L'administration du palais royal était confiée à des officiers domestiques, fidèles et compagnons du roi : (1) le « connétable » était chargé des écuries royales , (2) le « maréchal » s'occupait du tribunal , (3) le « référendaire » envoyait les ordres écrits du roi dans les régions où le pouvoir de ce dernier s'exerçait , (4) la charge de « maire du palais » prit de l'importance, en raison de son rôle central au cœur des relations du pouvoir avec l'aristocratie.

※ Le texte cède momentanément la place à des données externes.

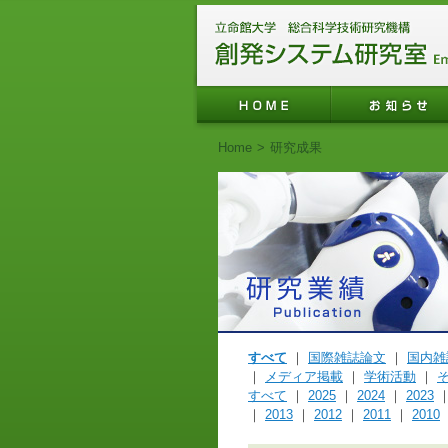
Home
>
研究成果
すべて
｜
国際雑誌論文
｜
国内雑
｜
メディア掲載
｜
学術活動
｜
すべて
｜
2025
｜
2024
｜
2023
｜
2013
｜
2012
｜
2011
｜
2010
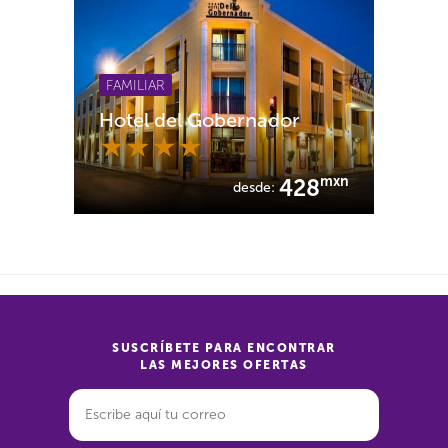
FAMILIAR
Hotel del Gobernador
mxn
428
desde:
SUSCRÍBETE PARA ENCONTRAR
LAS MEJORES OFERTAS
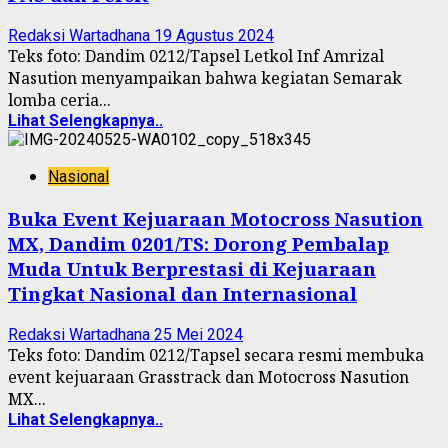
Redaksi Wartadhana
19 Agustus 2024
Teks foto: Dandim 0212/Tapsel Letkol Inf Amrizal
Nasution menyampaikan bahwa kegiatan Semarak
lomba ceria...
Lihat Selengkapnya..
Nasional
Buka Event Kejuaraan Motocross Nasution
MX, Dandim 0201/TS: Dorong Pembalap
Muda Untuk Berprestasi di Kejuaraan
Tingkat Nasional dan Internasional
Redaksi Wartadhana
25 Mei 2024
Teks foto: Dandim 0212/Tapsel secara resmi membuka
event kejuaraan Grasstrack dan Motocross Nasution
MX...
Lihat Selengkapnya..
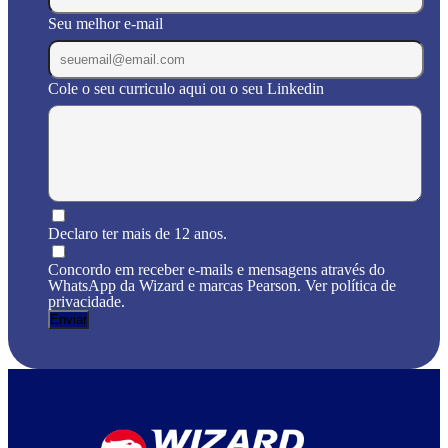
Seu melhor e-mail
Cole o seu curriculo aqui ou o seu Linkedin
Declaro ter mais de 12 anos.
Concordo em receber e-mails e mensagens através do
WhatsApp da Wizard e marcas Pearson. Ver política de
privacidade.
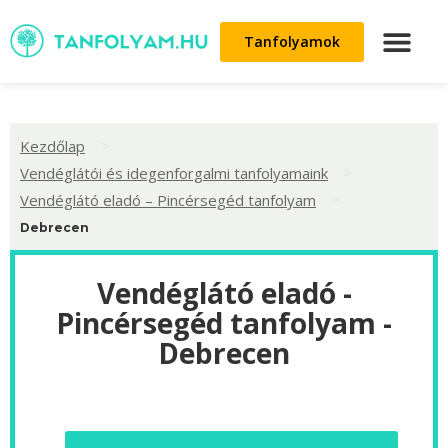
Tanfolyamok
>
Kezdőlap
>
Vendéglátói és idegenforgalmi tanfolyamaink
>
Vendéglátó eladó – Pincérsegéd tanfolyam
Debrecen
Vendéglátó eladó -
Pincérsegéd tanfolyam -
Debrecen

Le pouvoir local était conféré aux comtes et aux évêques, qui furent progressivement nommés par le roi. Le comte (comes ou « compagnon » du roi) dirigeait une circonscription (pays ou pagus) et constituait un véritable relais du pouvoir
Les richesses de la monarchie mérovingienne ont cessé de croître par le concours de divers facteurs :
Absence de victoires militaires, privant le royaume des tributs et butins habituellement acquis
Diminution des domaines du fisc à cause de donations pour acheter certains dévouements
Absence de budget due à l'incapacité à faire rentrer les impôts et taxes suite à des révoltes et aux détournements ou usurpations des fonctionnaires qui en ont la charge
Ainsi, les descendants de Dagobert étaient contraints de dilapider les richesses acquises pour acheter la reconnaissance et la fidélité de leurs hommes. C'est donc privé du renouvellement des richesses que le pouvoir s'affaiblit, à la faveur de riches familles aristocratiques
C'est dans ce contexte que les Pippinides, ancêtres de la future dynastie des Carolingiens, prirent une place des plus importantes.